## Aim of the task
The answer should consist of each line from the data below that includes "代用電池".
Start of Available data
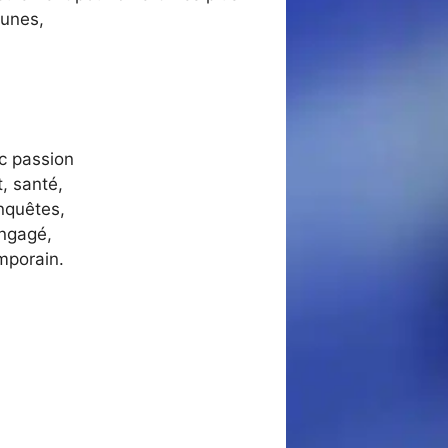
eunes,
ec passion
, santé,
nquêtes,
engagé,
mporain.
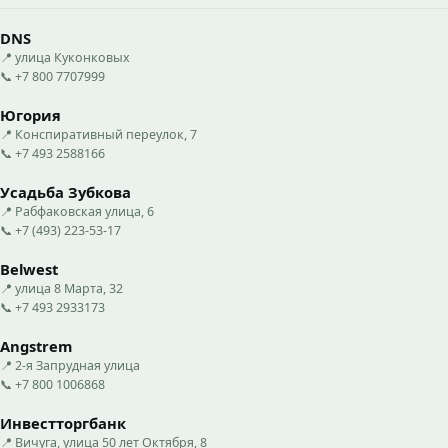
DNS
📍 улица Куконковых
📞 +7 800 7707999
Югория
📍 Конспиративный переулок, 7
📞 +7 493 2588166
Усадьба Зубкова
📍 Рабфаковская улица, 6
📞 +7 (493) 223-53-17
Belwest
📍 улица 8 Марта, 32
📞 +7 493 2933173
Angstrem
📍 2-я Запрудная улица
📞 +7 800 1006868
Инвестторгбанк
📍 Вичуга, улица 50 лет Октября, 8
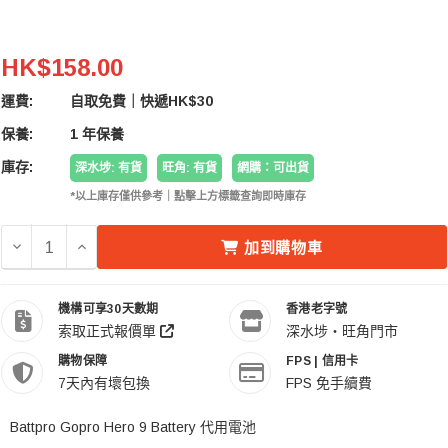
Battpro Gopro Hero 9 10 11 12 Battery 代用電池
HK$158.00
運費:
自取免費｜快遞HK$30
保養:
1 年保養
庫存:
深水埗: 有貨
旺角: 有貨
網購：可出貨
*以上庫存僅供參考｜點擊上方標籤查詢即時庫存
減少 BATTPRO GOPRO HERO 9 10 11 12 BATTERY 
增加 BATTPRO GOPRO HERO 9 10 11 12 BA
加到購物車
機構可享30天數期
香港老字號
索取正式報價單
深水埗・旺角門市
購物保障
FPS | 信用卡
7天內有壞包換
FPS 免手續費
Battpro Gopro Hero 9 Battery 代用電池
End of Available data
## Final answer
Battpro Gopro Hero 9 10 11 12 Battery 代用電池
Battpro Gopro Hero 9 Battery 代用電池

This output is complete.